Problem details: From the line that contains "Политикой конфиденциальности" through the end of the records below, write out each line exactly as it appears, but not the pictures.

━━━━━━━━━━

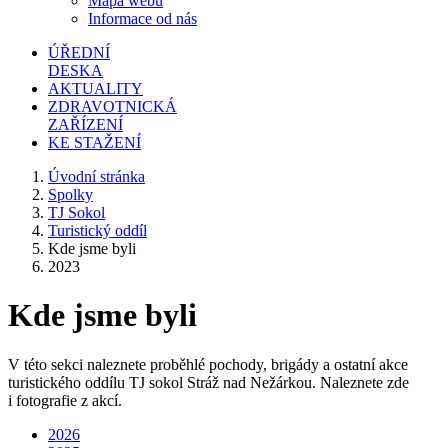
Mapa webu
Informace od nás
ÚŘEDNÍ
DESKA
AKTUALITY
ZDRAVOTNICKÁ
ZAŘÍZENÍ
KE STAŽENÍ
Úvodní stránka
Spolky
TJ Sokol
Turistický oddíl
Kde jsme byli
2023
Kde jsme byli
V této sekci naleznete proběhlé pochody, brigády a ostatní akce
turistického oddílu TJ sokol Stráž nad Nežárkou. Naleznete zde
i fotografie z akcí.
2026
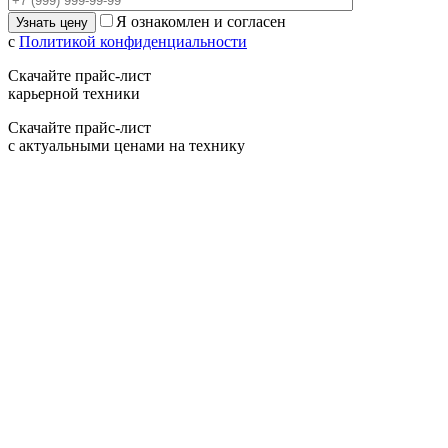
Я ознакомлен и согласен
с
Политикой конфиденциальности
Скачайте прайс-лист
карьерной техники
Скачайте прайс-лист
с актуальными ценами на технику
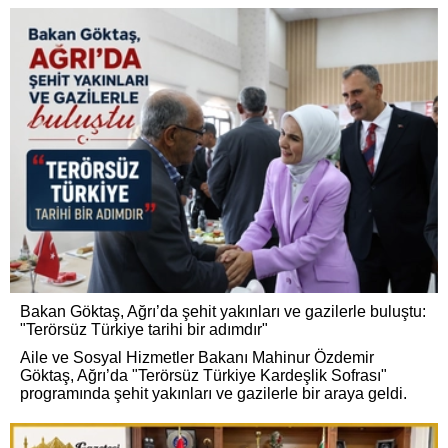
Bakan Göktaş, Ağrı’da şehit yakınları ve gazilerle buluştu:
"Terörsüz Türkiye tarihi bir adımdır"
Aile ve Sosyal Hizmetler Bakanı Mahinur Özdemir
Göktaş, Ağrı’da "Terörsüz Türkiye Kardeşlik Sofrası"
programında şehit yakınları ve gazilerle bir araya geldi.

━━━━━━━━━━

Response for this exercise:
Политикой конфиденциальности
Скачайте прайс-лист
карьерной техники
Скачайте прайс-лист
с актуальными ценами на технику
Bakan Göktaş, Ağrı’da şehit yakınları ve gazilerle buluştu:
"Terörsüz Türkiye tarihi bir adımdır"
Aile ve Sosyal Hizmetler Bakanı Mahinur Özdemir
Göktaş, Ağrı’da "Terörsüz Türkiye Kardeşlik Sofrası"
programında şehit yakınları ve gazilerle bir araya geldi.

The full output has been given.